Here’s a full list of all four ‘Marketing Mix Applied to the Digital World’ blogs for your enjoyment.

The Marketing Mix Applied to the Digital World – Product

The Marketing Mix Applied to the Digital World – Price

The Marketing Mix Applied to the Digital World – Place

The Marketing Mix Applied to the Digital World – Promotion

How to Create Effective Emails

I once heard in a lecture that the best time to send an email was 11am on a Wednesday. The reason for this is that apparently it takes a few days to respond and get your head around the plethora of emails and SPAM you get over the weekend…and Friday afternoon when you don’t really respond to emails 😉 But if your emails aren’t good, then no one will read them, and ultimately it’ll be seen as SPAM (and not the food kind).

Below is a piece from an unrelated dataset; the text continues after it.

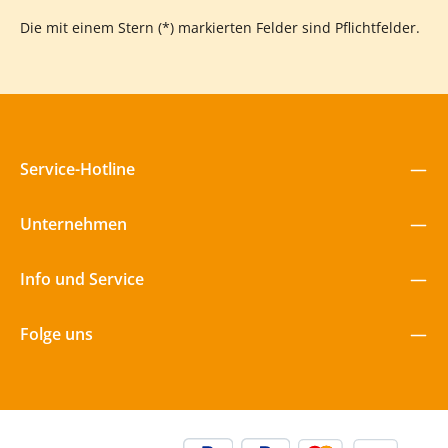
Die mit einem Stern (*) markierten Felder sind Pflichtfelder.
Service-Hotline
Unternehmen
Info und Service
Folge uns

So here’s a nice acronym to keep those emails great. Make sure they are C.R.I.T.I.C.A.L.

Creative: It must have appealing colouring, images, graphics with a visually pleasing layout to attract people to respond to it and make it unique.

Relevant: Is there any point in sending an email that’s not relevant to the person you’re sending it to? Nope, there’s not. I personally wouldn’t want an email about some casino offer, pension plan or news from boating weekly. So if it’s irrelevant to the user, they are pretty much likely to consider it as SPAM. Thus it should be tailored to the recipients needs to ensure they perform the crucial calls to action.

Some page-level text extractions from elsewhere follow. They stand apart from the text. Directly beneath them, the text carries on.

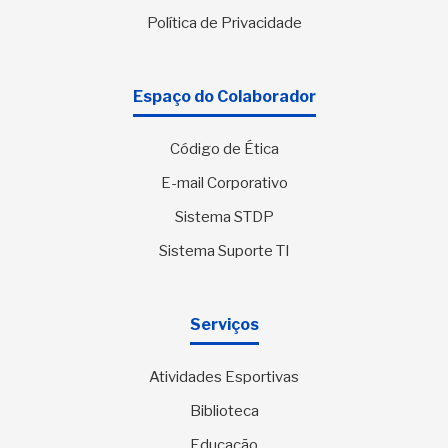
Política de Privacidade
Espaço do Colaborador
Código de Ética
E-mail Corporativo
Sistema STDP
Sistema Suporte TI
Serviços
Atividades Esportivas
Biblioteca
Educação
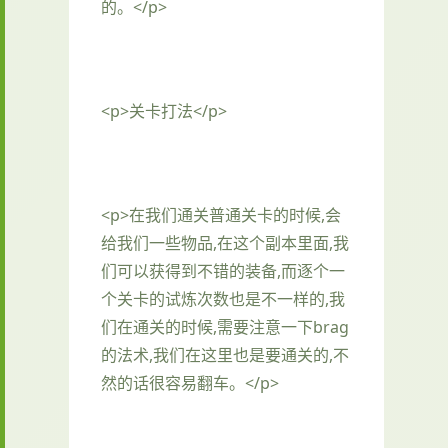
的。</p>
<p>关卡打法</p>
<p>在我们通关普通关卡的时候,会
给我们一些物品,在这个副本里面,我
们可以获得到不错的装备,而逐个一
个关卡的试炼次数也是不一样的,我
们在通关的时候,需要注意一下brag
的法术,我们在这里也是要通关的,不
然的话很容易翻车。</p>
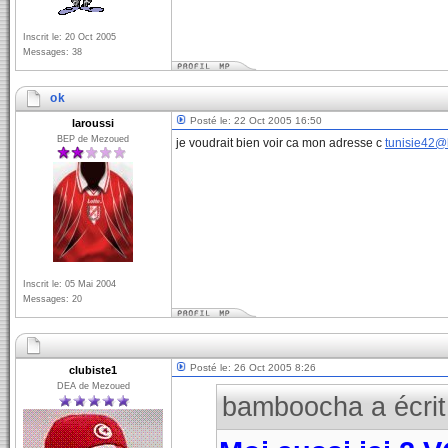
Inscrit le: 20 Oct 2005
Messages: 38
ok
Posté le: 22 Oct 2005 16:50
laroussi
BEP de Mezoued
je voudrait bien voir ca mon adresse c
tunisie42@
Inscrit le: 05 Mai 2004
Messages: 20
Posté le: 26 Oct 2005 8:26
clubiste1
DEA de Mezoued
bamboocha a écrit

Incentive: You need to consider what’s in it for the recipient if they click the link. Maybe they get a discount, are entered into a prize draw, get free subscription or being notified of a website, brand or offer. So giving the person a reason to interact with the email is key to them opening and engaging with it.

Targeted & Timely: Double ‘T’ here! The email must be personalised if someone is going to take it seriously. Starting an email with ‘Dear Reference Number 28474’ isn’t very personal really. Try to use first name terms and if possible use the persons or company’s name somewhere in the text. This might not seem a lot, but it makes it so much more targeted to the individual.

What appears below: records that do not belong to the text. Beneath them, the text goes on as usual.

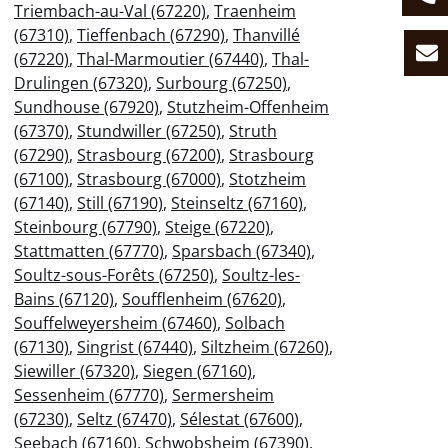
Triembach-au-Val (67220)
,
Traenheim
(67310)
,
Tieffenbach (67290)
,
Thanvillé
(67220)
,
Thal-Marmoutier (67440)
,
Thal-
Drulingen (67320)
,
Surbourg (67250)
,
Sundhouse (67920)
,
Stutzheim-Offenheim
(67370)
,
Stundwiller (67250)
,
Struth
(67290)
,
Strasbourg (67200)
,
Strasbourg
(67100)
,
Strasbourg (67000)
,
Stotzheim
(67140)
,
Still (67190)
,
Steinseltz (67160)
,
Steinbourg (67790)
,
Steige (67220)
,
Stattmatten (67770)
,
Sparsbach (67340)
,
Soultz-sous-Forêts (67250)
,
Soultz-les-
Bains (67120)
,
Soufflenheim (67620)
,
Souffelweyersheim (67460)
,
Solbach
(67130)
,
Singrist (67440)
,
Siltzheim (67260)
,
Siewiller (67320)
,
Siegen (67160)
,
Sessenheim (67770)
,
Sermersheim
(67230)
,
Seltz (67470)
,
Sélestat (67600)
,
Seebach (67160)
,
Schwobsheim (67390)
,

As stated before 11am on a Wednesday is a great time to send an email…but the message must be sent at the right time if the notable calls to action are going to be performed. Sending an email to launch a new campaign at 2.30am on a Friday night might not be the best idea! Usually the morning is best, but depending on what the message is, this could vary. But the most important thing is if it’s received at a convenient time, you’ll be more likely to respond to it.

Integrated: A good way to get maximum success from an email is if it’s coordinated with other communications to provide a cohesive message. Therefore, messages, designs, layouts, images etc. should all be consistent on the email, website, social media, advertising and more. This can reinforce the message and create a better awareness. Something as simple as putting the website URL or social media links on the email can create this integration and have such a big impact.

Copy: The text that’s used must be clear and concise with a good structure, style and explanation to ensure the offer appeals to the recipient and entices them to undertake the necessary calls to action. It might sound obvious, but the message must effectively inform, persuade and create awareness if it’s going to be successful.

Attributes: Many of the emails features must be assessed before launching the campaign. These include a compelling and bold subject line, checking that all the addresses’ are correct (and thus don’t bounce) and the date & time you send the message are relevant. If these simple things are effectively done, it goes a long way.

Landing Page: This is the page the recipient will go to once they’ve clicked the messages link, so it must be relevant, well designed, with good usability and appearance. If you want the recipient to purchase, then the link should go to the final stage of the purchase. If you want them to sign up, the landing page should be the sign up form. If the page isn’t related this won’t entice them to perform the calls to action. You can’t afford to ask your customer to click through many pages to the desired action, as you only have a limited time to attract them.

So there’s a few tips for a successful email campaign, and hopefully they’ll make your emails brilliant!